Last weekend I have played around with an idea stolen from Greg McFarlanes
Pmw (Python Mega Widgets) package:

The basic idea is as follows: you have a package delivering a huge bunch 
of partly unrelated features, which are implemented in different sub 
modules of the package.  But the user of the package is not interested 
in the particular interior structure of the package and only wants to to 
use all the classes and features exported by the package directly as
if it were a single module.  

For example a class 'NoteBook' is implemented in submodule 'Pmw.PmwNoteBook'. 
   [footnote: this is still a over-simplification of the original Pmw 
    design, which also includes a sophisticated version numbering scheme]
Now he can 
   >>> import Pmw
   >>> a_notebook = Pmw.NoteBook(....)
instead of 
   >>> a_notebook = Pmw.PmwNoteBook.NoteBook(....)

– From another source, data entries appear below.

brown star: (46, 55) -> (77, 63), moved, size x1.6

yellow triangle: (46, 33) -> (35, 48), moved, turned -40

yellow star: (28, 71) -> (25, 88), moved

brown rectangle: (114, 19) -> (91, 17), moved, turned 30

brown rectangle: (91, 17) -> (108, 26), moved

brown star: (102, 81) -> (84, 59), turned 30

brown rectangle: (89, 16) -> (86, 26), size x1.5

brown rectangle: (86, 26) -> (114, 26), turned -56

So from the namespace POV this the same as if we have the package would
contain an __init__.py with the following:
   from submodule1 import *
   from submodule2 import *
   ...
   from submoduleN import *

But this has the disadvantage that *ALL* submodules have to be imported
and initialized during application startup.  So __init__.py contains a 
dynamic loader, which replaces the original module in 'sys.modules'.  
This loader is controlled by tables (dictionaries) mapping the names 
of exported features (classes and functions) to submodule names, which
implement them.  In 'Pmw' the file containing this list of features is 
called 'Pmw.def'.

Since I wanted to use a similar mechanism for a package of my own, 
I've ripped out the version management mechanism from the PmwLoader
(this saves some indirection and makes the code shorter and IMHO easier
to understand), generalized the approach and added a small utility 
script called 'build_exports.py', which creates the 'export.def' file 
readed by my version of a loader in '__init__.py'.

I think this hacked version might be generic enough to be useful for other
packages too.  Since both modules are relatively short I include them below.

Some random notes:
  * This approach has advantages, if you have a module containing a collection
    of rather independent classes and features sharing only a rather small
    common base, which should be broken into several pieces, without
    having to change the whole application using features from this module.  
  * It may also be used for applications using a plugin directory, which
    may be populated by a large number of plugins, from which only a few
    are needed.
  * Replacing a module object in sys.modules with a class instance has 
    the disadvantage, that the 'from package import ....' syntax is
    inhibited: users of the package are forced to use 'import package'
    instead.  From my POV this is a feature rather than a flaw.
    I think using a bunch of 'from module import ...' hurts readability and
    maintainance anyway.

Regards, Peter
-- 
Peter Funk, Oldenburger Str.86, D-27777 Ganderkesee, Germany, Fax:+49 4222950260
office: +49 421 20419-0 (ArtCom GmbH, Grazer Str.8, D-28359 Bremen)
---- 8< ---- 8< ---- __init__.py ------ 8< ---- ------- ---- 8< ---- ------- --
#!/usr/bin/env python
## vim:ts=4:et:nowrap
# [Emacs: -*- python -*-]
"""__init__ : This file is executed when the package is imported.  It creates
a lazy importer/dynamic loader for the package and replaces the package 
module with it.  This is a very simplified version of the loader supplied 
with Pmw.  All the package version management has been stripped off."""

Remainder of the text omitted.